Wednesday Tokyo reported 7,377 cases of coronavirus as Japan grapples with another wave of the pandemic. According to the health ministry, the number of cases nationwide was 454 on Jan. 1, but has reached a record high of more than 46,000.
Japan has so far weathered the coronavirus pandemic relatively well, with infection numbers and deaths just a fraction of many Western countries. But it is now struggling with a surge in the number of people infected with the highly contagious and rapidly spreading omicron variant of the virus.
The timing of the current surge in cases is clearly related to public behavior during the New Year holiday period.

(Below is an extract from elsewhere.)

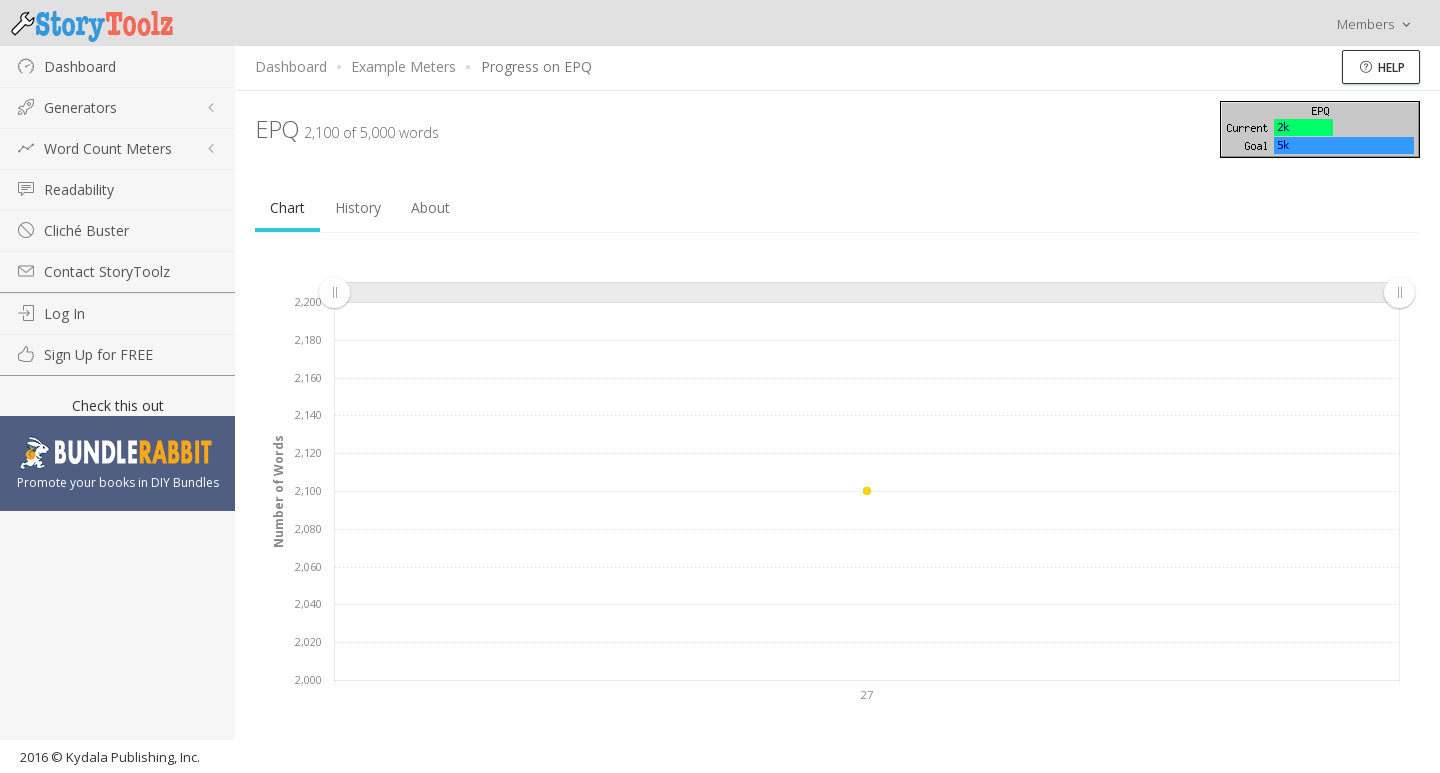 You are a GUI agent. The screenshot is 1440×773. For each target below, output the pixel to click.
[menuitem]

Evidence suggests that the central government’s slow and inefficient rollout of a vaccination plan and the inconsistent start-stop decisions tightening and loosening guidelines on activity have greatly undermined business and general public confidence and compliance.
To curb the rapidly spreading omicron variant, the central government has once again decided to implement quasi-emergency measures designed to restrict social and business activities across 16 prefectures through February 13th. It also temporarily suspended its so-called vaccination-testing package that was designed to maintain economic and social activities. The decision comes less than four months after Japan attempted to resuscitate economic activity by fully lifting emergency measures.
Under largely voluntary quasi-emergency measures, residents are asked to refrain from non-essential activities and avoid traveling across prefectural borders. Prefectural governments can impose targeted measures including shortened business hours for eateries and other establishments, restrictions on the sale of alcohol in restaurants and bars, and/or limits on the number of customers in enclosed spaces.
Tokyo may ask restaurants and bars to close at 8 p.m. or 9 p.m. Establishments that have been certified for having approved anti-infection measures will be able to serve alcohol until 8 p.m. Uncertified restaurants and bars will be asked not to serve alcohol and close at 8 p.m.
However, there is unusual skepticism about the government’s decision being voice by business leaders, health care professionals and the general public. Skeptics question the need for and effectiveness of the policy citing Japan’s high vaccination rate, the less-deadly nature of the omicron variant and the predicted damage to the economy. With recent public opinion polls demonstrating that much of the population seems to believe that the omicron variant is not a serious disease, it is unclear how many people and business establishments will be willing to cooperate.
While current data suggests that people infected with omicron are less likely to get severely ill and most cases in Japan are among the young, government officials and health care professionals are concerned that if the number of infections continues to surge, the wave of infection could eventually spread among elderly people who are more likely to develop severe symptoms and quickly overwhelm the nation’s health care system.
Health care professionals have urged the government to speed up the rollout of booster vaccinations, especially for Japan’s considerable aging population. In response, the government has shortened the interval for third doses — not only for people age 65 and above but also for the general public from March. (I am scheduled to receive my booster on February 8th.)
All said, it remains to be seen whether these renewed quasi-emergency measures will successfully reduce the spread of infections.